Better question: What's so great about hubs?
Chicago, New York and Los Angeles just happen to be the three largest metro areas in the nation. Washington is about #6. Each is a gateway for every form of transportation simply because of the high volume of origination/destination traffic these markets generate.
The hub is a fairly recent invention, circa 1978. It reflects the economics of airline travel in the post-deregulation period and the composition of the post-deregulation fleet. The idea was to collect passengers from hither and yon as cheaply as possible, pack big jets as full as possible and fly them on segments as long as possible. Because hub-and-spoke operations don't depend on O/D traffic, you can put them anywhere there's sufficient runway and terminal capacity. That's why Northwest has a hub in Memphis, Delta in Salt Lake, US Airways in Charlotte.
But trains are not planes.
Any train, particularly a long-distance train, functions much like a hub all by itself: It collects passengers from a variety of locations and distributes them to a variety of locations. Trains can function this way because the cost of a train stop is relatively small. Hub-and-spoke operation reflects the high cost of takeoff and landings.
And even in the airline business, the hub as we've come to understand it is about as cutting-edge as that other great traffic aggregator, the
regional shopping mall.
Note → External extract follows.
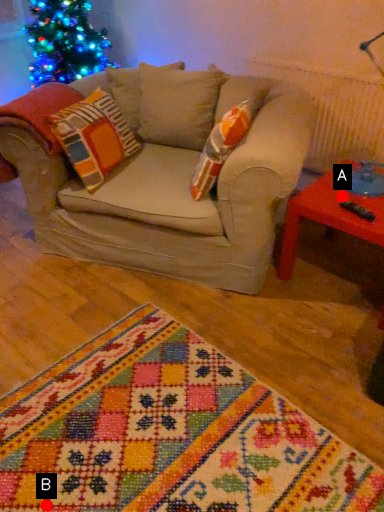 Question: Two points are circled on the image, labeled by A and B beside each circle. Which point is closer to the camera taking this photo?

Choices:
 (A) A is closer
 (B) B is closer

Answer: (B)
Southwest NEVER bought into the hub-and-spoke model; its service has always been pooled around large O/D sources like Houston. (And by the way, that's why it's coming to Philly, apparently in force.) US has
cut its Pittsburgh hub way back, and American has done the same in St. Louis. Quite a few cities that were once hubs (Syracuse, Dayton, Nashville, Raleigh-Durham) aren't anymore. And then there's the regional jet, a class of commercial airfcraft that didn't exist when hub-and-spoke networks were first mapped out. Cheaper to fly and easier to fill, the RJ has a whole different set of economies of scale, so it's forcing a serious rethink of the network carriers' network structure. Call it the Kohl's or Best Buy of air travel.
Does Amtrak have hubs? Not in the airline sense. Does Amtrak need hubs? No.